- Interactive map of Bortne Tunnel

Overview
- Location: Vestland, Norway
- Coordinates: 61°50′42″N 5°23′41″E﻿ / ﻿61.8451°N 5.3948°E
- Status: Open
- Route: Fv616
- Start: Bortnen
- End: Sørdalsvatnet

Operation
- Work began: 2010
- Opened: 2013
- Operator: Statens vegvesen
- Traffic: Automotive

Technical
- Length: 4,758 metres (15,610 ft)

= Bortne Tunnel =

Tunnel in Bremanger, Norway

The Bortne Tunnel (Bortnetunnelen) is a road tunnel in Bremanger Municipality in Vestland county, Norway. The 4758 m long tunnel was built from 2010 to 2013 and was opened in the summer of 2013. The tunnel is part of Norwegian County Road 616 and it connects the village of Bortnen to an area along lake Sørdalsvatnet, about 8 km north of the municipal center of Svelgen.

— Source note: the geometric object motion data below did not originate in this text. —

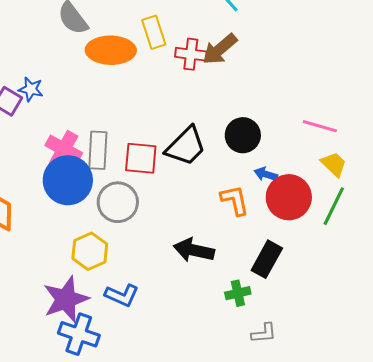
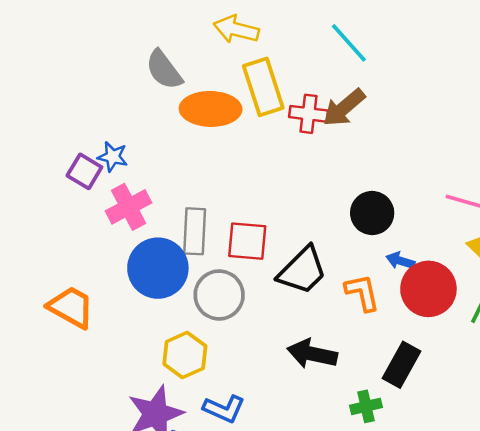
yellow rectangle: (154, 32) -> (263, 87), size x1.4
black trapezoid: (186, 146) -> (302, 271), moved
pink cross: (64, 149) -> (129, 207), moved, turned 33

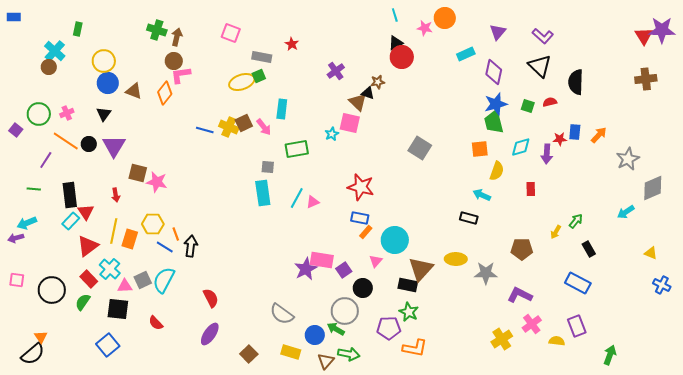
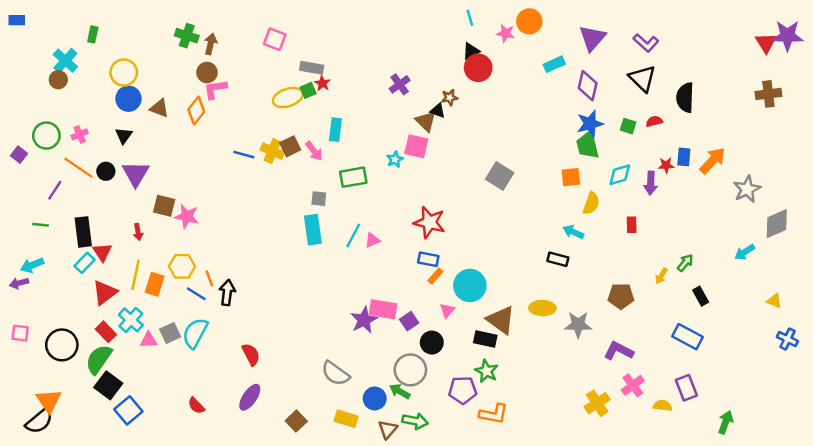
purple triangle: (498, 32) -> (592, 38), size x1.4
red star: (292, 44) -> (322, 83), moved
orange arrow: (599, 135) -> (713, 161), size x1.4
brown triangle: (421, 269) -> (501, 320), turned -36
green semicircle: (83, 302) -> (99, 359), size x1.5
black square: (118, 309) -> (108, 385), moved, turned 30
red semicircle: (156, 323) -> (196, 406), moved
orange triangle: (41, 337) -> (49, 401), size x1.6

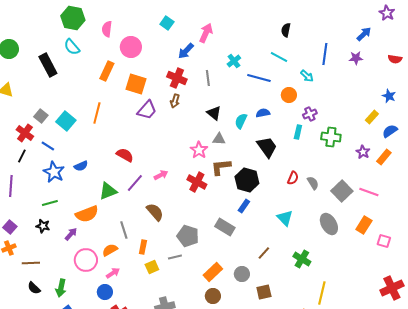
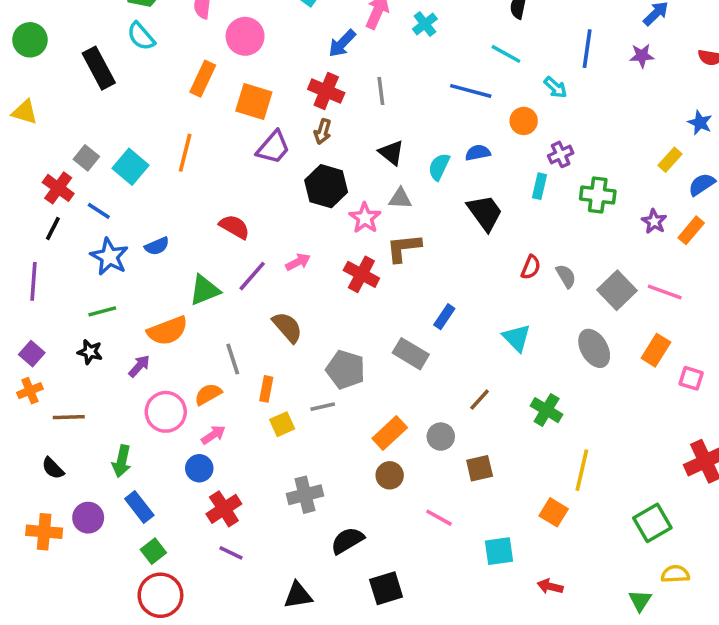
cyan cross: (234, 61) -> (425, 24), moved
black hexagon: (247, 180) -> (326, 186), moved
black semicircle: (34, 288) -> (53, 468), moved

The tunnel was built as part of a large project to connect the islands of Bremangerlandet and Frøya to the mainland with a direct connection to the municipal center of Svelgen. This tunnel is the final leg of this project. After this tunnel opened, the ferry connection from Smørhamn to Kjelkenes (across the Frøysjøen strait) was discontinued.